The continuing narrative, that makes some appearance in all, or almost all of the stories, is caused by some kind of shift in the cosmic balance between the hill women and the cities. Rumors are whispered, things are getting worse. In a beautiful, gripping opening set of stories, an armed woman dressed in battle armor appears at the edge of the hill women’s territory, and the woman on watch, completely unarmed, convinces her to drop her arms, and let her armor be removed. She is unable to speak, and rattled to the point of losing part of her mind. Her truth is that she was raped, and then set loose like that, a truth she is only able to communicate via her soft-self, as her words still no longer work.
As the stories build on each other, subtle remarks are made about how things are getting worse, the cities are becoming even more controlling, it is more dangerous for the women underground, men are appearing outside of the cities, even to the point of rapes occurring in the borderlands. Something is changing.
The tension finally comes to the foreground when the gentles, (gay men, who have the greatest respect for all women, especially the hill women) request a meeting with the hill women. The message is smuggled out of the city, and a great discussion begins. Even though the gentles are considered to be allies of the hill women, they are still men, and this mixed status of ally and enemy causes a great debate. I won’t spoil how it turns out, but I assure you the process of getting to that point is something I marveled at.
After several stories in a row really focusing on the tension building in the book, the ending came as a surprise. It was completely removed from the semi-plot that Gearhart had been focusing on for most of the book, and instead was a death narrative. For anyone who has lost anyone important to them, I recommend reading these two, final chapters, “Voki at the Welling Place” and “The Telling of the Days of Artilidea” (with some tissues). They were touching, and beautiful, and an unexpected but welcome conclusion to the book.
Reading this book in the context of the books that we have been reading, that are either unintentionally constrained by the male-centric world of science fiction, or intentionally ‘passing’ as part of that genre, this book is a total departure from that idea. After doing research in Gearhart’s papers, I saw in this book the literary embodiment of what she hoped for in her theorization of lesbian separatism, from the intentionally inclusive communities of women to the treatment of gay men as allies but still essentially different than women.
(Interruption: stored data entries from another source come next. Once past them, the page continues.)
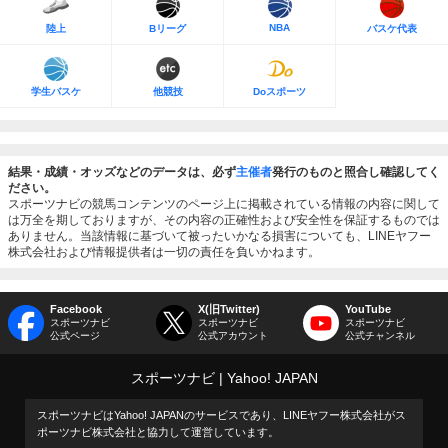
NBA
陸上
Bリーグ
バスケ代表
学生バスケ
他競技
Doスポーツ
結果・成績・オッズなどのデータは、必ず
主催者
発行のものと照合し確認してく
ださい。
スポーツナビの競馬コンテンツのページ上に掲載されている情報の内容に関して
は万全を期しておりますが、その内容の正確性および安全性を保証するものでは
ありません。当該情報に基づいて被ったいかなる損害についても、LINEヤフー
株式会社および情報提供者は一切の責任を負いかねます。
Facebook
X(旧Twitter)
YouTube
スポーツナビ
スポーツナビ
スポーツナビ
公式ページ
公式アカウント
公式チャンネル
スポーツナビ
Yahoo! JAPAN
スポーツナビはYahoo! JAPANのサービスであり、LINEヤフー株式会社がス
ポーツナビ株式会社と協力して運営しています。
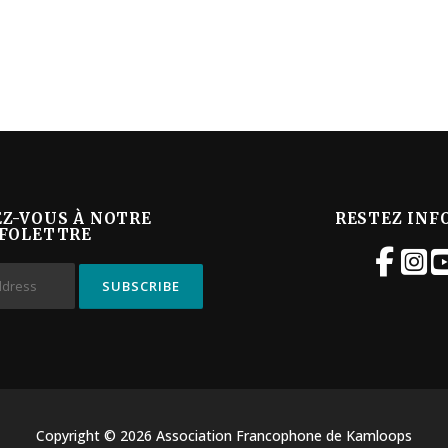
EZ-VOUS À NOTRE
RESTEZ INF
FOLETTRE
Copyright © 2026 Association Francophone de Kamloops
The Wanderground isn’t a book I’d recommend for new readers of any kind of feminist literature, but I loved it. I think it transcends the boundaries of science fiction, and could be seen as utopian fiction, or even potentially as fantasy. (The concept of mindstretch reminded me mightily of a concept Tamora Pierce brings up in her Emelan books, with the main difference that Gearhart considers it a natural part of women’s communication rather than magic.) By virtue of being what it is, The Wanderground takes a feminist mind to enjoy, but for the feminist reader, it is an imagination-stretch and a joy to read.